9b besucht die Gedenkstätte Hadamar 

Wir, die Klasse 9b, waren am 04.04.2024 mit Herrn Kraski und Frau Lippert in der Gedenkstätte Hadamar zu Besuch. Im GL-Unterricht haben wir uns intensiv auf den Besuch der ehemaligen Tötungsanstalt aus der Zeit des Zweiten Weltkriegs vorbereitet. Es gab dort zwei Mordphasen. Die erste Mordphase ging 8 Monate lang. Es wurden ca. 10.000 Menschen mit psychischen Erkrankungen und körperlichen Behinderungen vergast. Im Rahmen der zweiten Mordphase wurden 4.500Menschen getötet. Darunter z.B. Mischlingskinder (Halbjuden), Kriegsveteranen und Menschen mit psychischen Erkrankungen.

Als wir in Hadamar angekommen sind, dachten wir nicht, dass dort all diese schrecklichen Dinge geschehen sind. Aufgrund des farbigen Anstrichs machte die Gedenkstätte einen eher fröhlichen Eindruck auf uns. Der Tag in Hadamar war sehr aufschlussreich und hat uns die gesamte Situation viel besser begreifen lassen.

In der ersten Phase wurden die Menschen von weit her mit drei abgedunkelten Bussen nach Hadamar gebracht und dort durch einen Gang von der Scheune ins Gebäude geführt. In der ersten Phase kamen die Menschen direkt in die Gaskammer und somit in den sicheren Tod.

Wir gingen auf dem gleichen Weg von der Scheune zur Gaskammer, der die Menschen damals in den sicheren Tod geführt hat.
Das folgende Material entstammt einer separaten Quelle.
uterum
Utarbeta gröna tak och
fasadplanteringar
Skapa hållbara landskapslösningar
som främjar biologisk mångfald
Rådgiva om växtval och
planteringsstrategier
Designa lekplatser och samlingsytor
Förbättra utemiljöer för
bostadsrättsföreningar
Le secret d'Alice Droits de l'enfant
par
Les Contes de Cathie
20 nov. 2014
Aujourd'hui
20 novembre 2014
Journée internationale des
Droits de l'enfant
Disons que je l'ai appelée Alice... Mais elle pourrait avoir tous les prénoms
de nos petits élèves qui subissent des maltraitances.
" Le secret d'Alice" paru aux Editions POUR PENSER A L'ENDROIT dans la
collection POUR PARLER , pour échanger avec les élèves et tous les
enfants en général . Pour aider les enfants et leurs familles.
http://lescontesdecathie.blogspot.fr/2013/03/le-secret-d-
„Beim Anblick der ehemaligen Gaskammer dachte ich, mein Herz würde in Stücke zerspringen.“ (Luise Truschel)

„Ich hatte mich nicht einmal getraut zu atmen.“ (Lara Mouhsen)
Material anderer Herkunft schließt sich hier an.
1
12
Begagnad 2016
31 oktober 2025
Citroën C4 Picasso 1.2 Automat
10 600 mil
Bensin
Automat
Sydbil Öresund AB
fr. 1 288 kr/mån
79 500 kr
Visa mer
„Dass innerhalb von 8 Monaten 10.000 Menschen in dieser Gaskammer ermordet wurden, war das Schrecklichste, was ich jemals gehört habe.“ (Luise Truschel)
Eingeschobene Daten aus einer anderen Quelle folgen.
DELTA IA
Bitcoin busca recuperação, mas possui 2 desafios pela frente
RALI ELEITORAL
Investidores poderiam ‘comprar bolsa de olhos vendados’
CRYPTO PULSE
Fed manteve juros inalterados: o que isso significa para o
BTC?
Die Tötungsanstalt Hadamar hatte sowohl ein eigens Standesamt als auch einen eigenen Friedhof.

„Als wir auf dem Friedhof standen, war es unbegreiflich, dass dort 4.000 Leichen, ermordet durch aktive Vernachlässigung und Überdosierungen, begraben in Massengräbern, liegen.“ (Luise Truschel)

„Diese Wiese sah so friedlich und schön aus.“ (Lara Mouhsen)

Wir finden die Fahrt zur Gedenkstätte Hadamar sehr wichtig, um den Schülerinnen und Schülern ein konkreteres Bild der schrecklichen Verbrechen der Nationalsozialisten zu geben.